Authorities fear Nipah virus may spread to Goa and Mumbai; hospitals on alert
Mumbai :The Goa health department has asked all hospitals to remain alert in the wake of reports of Nipah virus outbreak, which has claimed at least three lives in Kerala. Goa Health Minister Vishwajit Rane said that random checks are also being done on people coming to the state from Kerala. He said that this is being done in accordance with the directives of the central government.
The Goa health department is constantly in touch with the Kerala government to ascertain the impact and spread of the rare and deadly Nipah virus.
Instructions have also been given by the Goa health department to check passengers coming to the coastal state in trains from Kerala.

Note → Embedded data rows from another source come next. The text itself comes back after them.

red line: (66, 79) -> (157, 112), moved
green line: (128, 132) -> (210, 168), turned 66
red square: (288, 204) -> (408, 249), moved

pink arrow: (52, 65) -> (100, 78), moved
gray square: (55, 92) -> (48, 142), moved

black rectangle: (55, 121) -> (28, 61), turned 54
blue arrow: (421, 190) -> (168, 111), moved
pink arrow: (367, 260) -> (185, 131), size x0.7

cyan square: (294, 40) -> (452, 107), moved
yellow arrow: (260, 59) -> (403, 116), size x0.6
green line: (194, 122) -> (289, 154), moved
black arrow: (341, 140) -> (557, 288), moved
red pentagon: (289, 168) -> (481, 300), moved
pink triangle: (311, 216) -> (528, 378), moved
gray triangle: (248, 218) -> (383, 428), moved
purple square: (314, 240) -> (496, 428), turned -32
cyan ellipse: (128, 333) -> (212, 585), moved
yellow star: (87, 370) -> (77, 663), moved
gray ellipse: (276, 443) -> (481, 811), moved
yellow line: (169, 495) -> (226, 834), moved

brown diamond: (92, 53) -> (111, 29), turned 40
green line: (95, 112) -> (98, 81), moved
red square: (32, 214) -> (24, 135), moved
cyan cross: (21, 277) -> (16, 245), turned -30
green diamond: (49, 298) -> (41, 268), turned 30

All medical colleges and private hospitals have also been put on alert to tackle any possible case of Nipah virus.
Authorities fear that the deadly virus can spread to Goa and Mumbai in the next few days.

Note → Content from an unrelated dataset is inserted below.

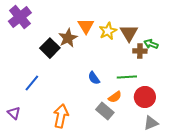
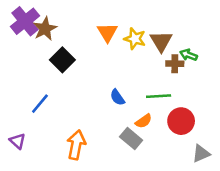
yellow star: (108, 31) -> (135, 39), turned -30
brown star: (68, 38) -> (45, 29), moved
gray triangle: (151, 123) -> (201, 154), moved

The outbreak of Nipah virus in Kerala has so far claimed three lives, while one person is undergoing treatment and eight are under observation.
Considering the seriousness of the situation, the Centre on Monday rushed a high-level team from the National Centre for Disease Control (NCDC), including its director, Dr Sujeet Kumar Singh and Head of Epidemiology, Dr SK Jain.
According to information available on World Health Organisation (WHO), India has in the past documented human-to-human transmission of the rare Nipah virus. The global health body says that the virus causes severe disease in both humans and animals.
As per a report on WHO website, Nipah is a newly emerging virus, which gets transferred from animals to humans, and it causes severe disease in both animals as well as humans. The natural host of the virus are fruit bats of the “Pteropodidae Family, Pteropus genus”.
The virus first came to light in 1998 when a disease outbreak was reported from Kampung Sungai Nipah in Malaysia. As this suggests, the nomenclature of the disease also comes from the name of the place in Malaysia.
There is no vaccine available for either humans or animals acquiring the rare virus. The primary treatment for human cases is intensive supportive care, says WHO.